The importance of point-of-care decisions.

This innovative view of utilization management has four guiding principles:

  1. Transparent. Payers and providers base their decisions on the same, shared information, eliminating contention while improving collaboration and optimized decision making.
  2. Actionable. Content is “intelligent” in that it recognizes the context in which it is invoked and automatically delivers specific and relevant guidance to the point of care to influence decision making. Ideally, this guidance combines evidence-based clinical guidelines, plan-specific coverage rules and medical and network policies information.
  3. Prospective. Relevant information is delivered in real time, before providers deliver care, and is accessible within their workflow.
  4. Exception based. Automating workflows shortens the path from request to decision, giving providers a quick response and low administrative burden in the majority of cases, while allowing health plan clinical staff to focus on the more complex “exceptions” truly requiring their time and expertise. In an ideal world, most of the automation is delivered behind the scenes, with alerts generated only for the exceptions.

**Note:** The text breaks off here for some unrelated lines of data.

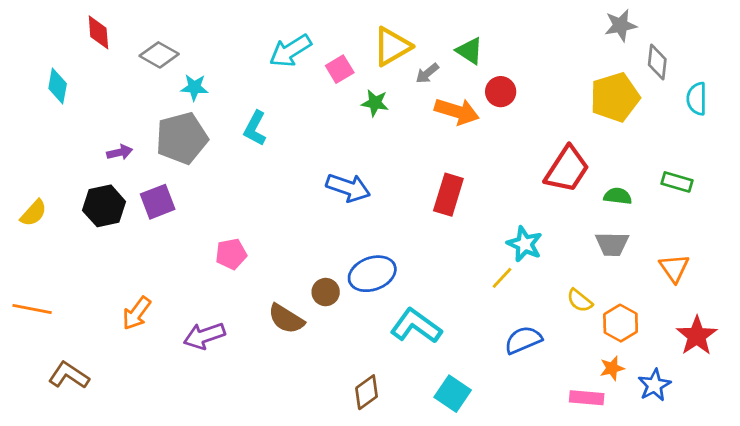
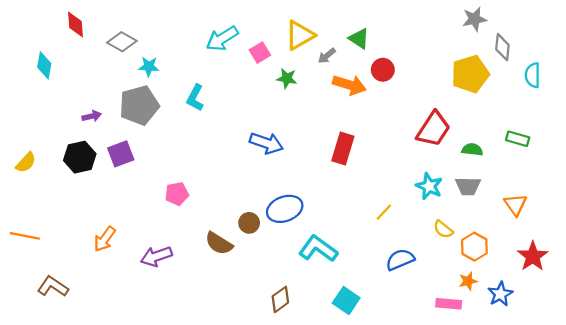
cyan star: (525, 244) -> (429, 186), moved

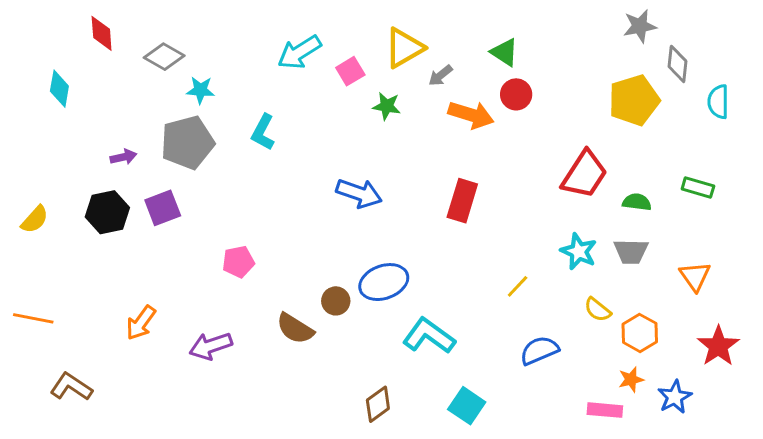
green triangle: (359, 38) -> (504, 52), moved

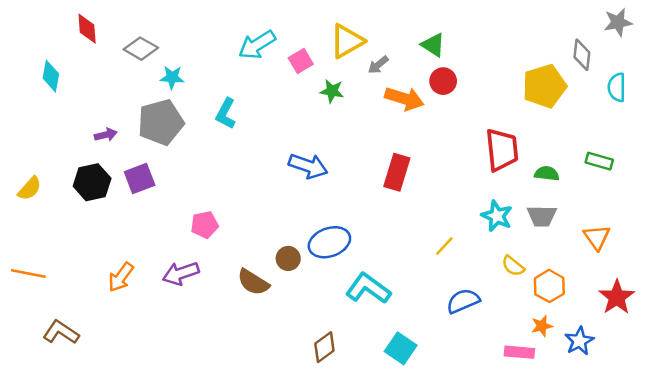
gray star: (640, 26) -> (618, 22), moved
red trapezoid: (584, 174) -> (502, 150), turned -39
purple arrow: (211, 346) -> (181, 273), moved

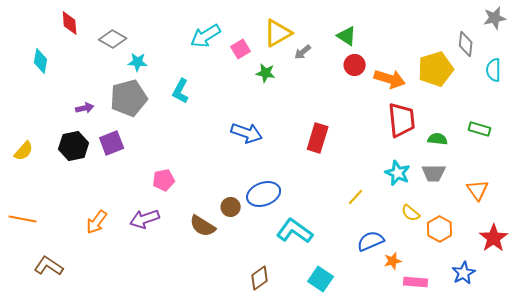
orange arrow: (404, 99) -> (390, 79), moved
orange star: (542, 326) -> (393, 261), moved

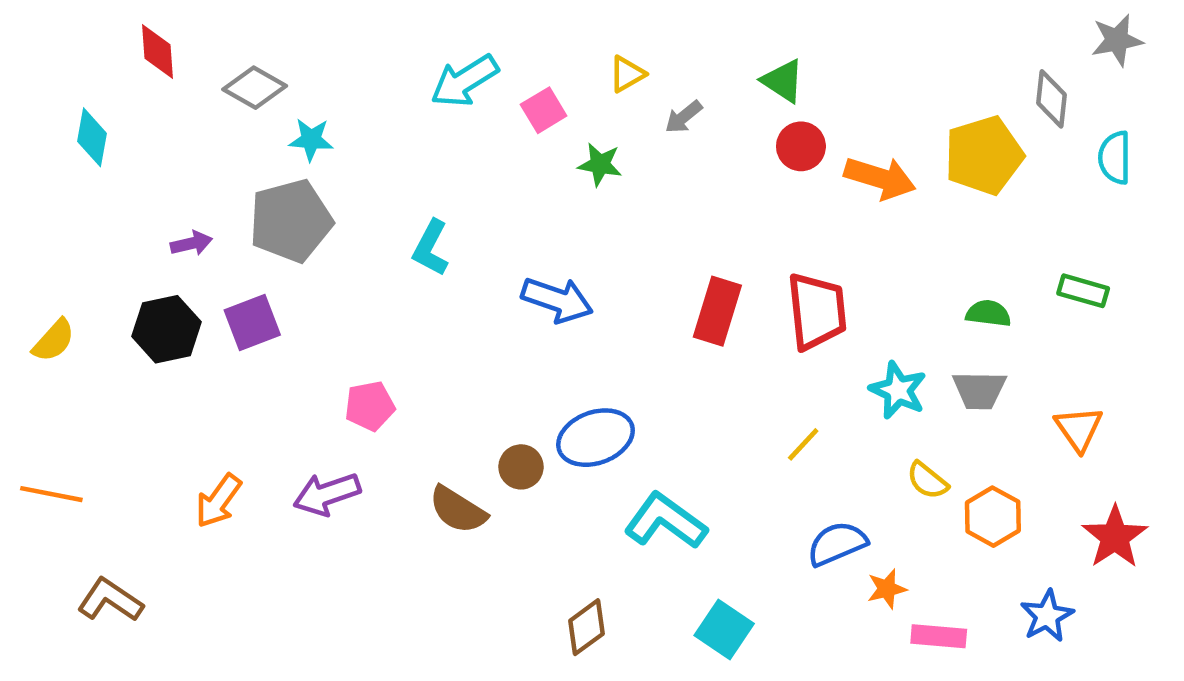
yellow triangle: (278, 33) -> (627, 74), size x0.6
cyan L-shape: (181, 91) -> (431, 248), moved
red trapezoid: (402, 120) -> (817, 311), moved

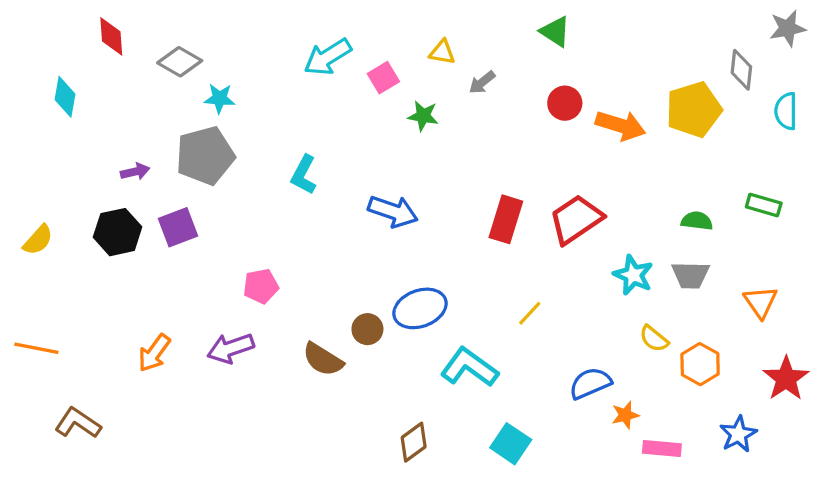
yellow triangle: (627, 74) -> (442, 52), turned 40
green triangle: (783, 81) -> (555, 32), moved
red trapezoid: (817, 311) -> (576, 219), turned -118
yellow line: (803, 444) -> (530, 313), moved

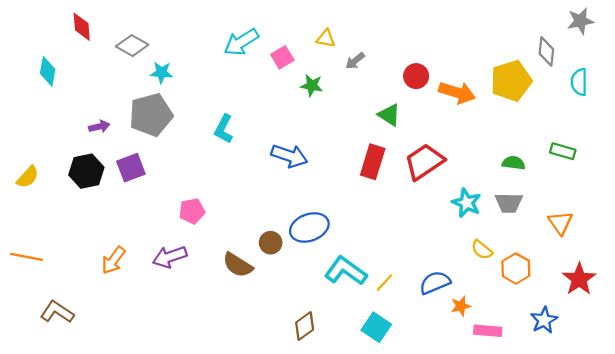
green triangle: (555, 32) -> (389, 115), moved
yellow line: (530, 313) -> (384, 283), moved

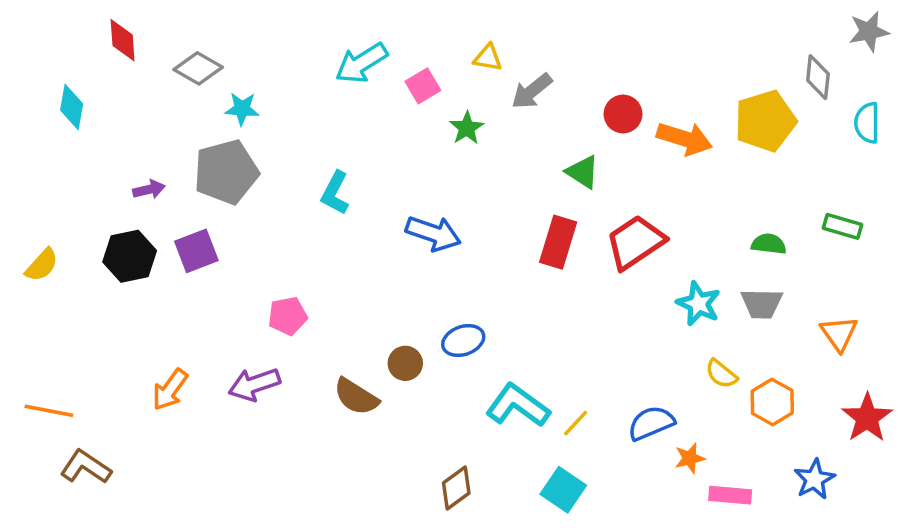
gray arrow: (355, 61) -> (532, 91), size x1.4
green star: (312, 85) -> (467, 128), turned 30
blue ellipse: (309, 227) -> (463, 341), size x0.7
orange line: (27, 257) -> (49, 411), moved

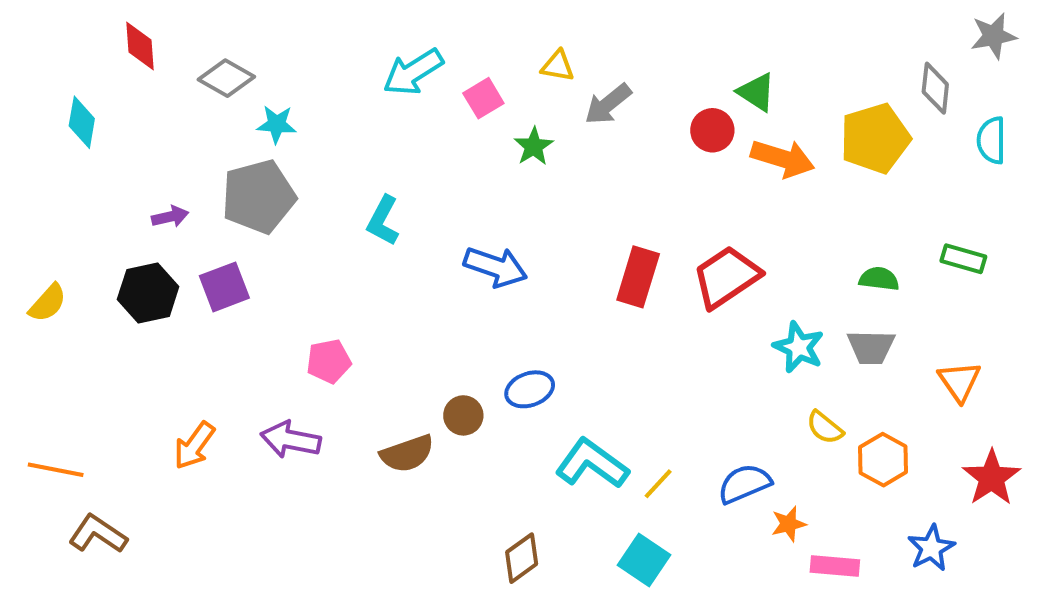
green triangle: (583, 172) -> (757, 92), moved
purple arrow: (254, 384) -> (291, 440), turned 30
brown semicircle: (356, 397) -> (407, 454), turned -51

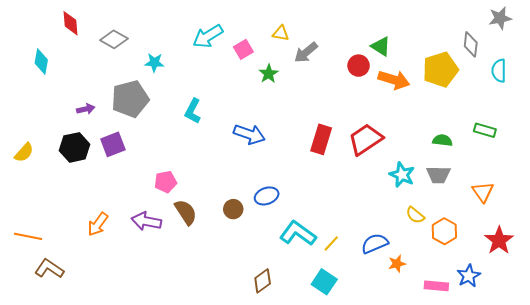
cyan star: (277, 124) -> (154, 63), moved
brown semicircle: (407, 454) -> (186, 212), moved, turned -104
pink rectangle: (835, 566) -> (436, 286), moved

This next-generation approach to utilization management will rely on innovative technology that suits both payers and providers. Companies, such as McKesson, are working on these point-of-care, decision-support solutions to help our healthcare system make the leap to value-based care. However, it is a process that will require courage, collaboration and compassion from both payers and providers to make it a reality.

References:

  1. Casalino LP et al. “What Does it Cost Physician Practices to Interact with Health Plans?” Health Affairs, Volume 28 No. 4 w533-w543. July/August 2009.
  2. McKinsey & Company. “Preauthorization sizing.” Proprietary McKesson report, 2008.
  3. American Medical Association. “AMA Survey of Physicians on Preauthorization Requirements.” www.ama-assn.org/ama1/pub/upload/mm/399/preauthorization-survey-highlights.pdf. May 2010.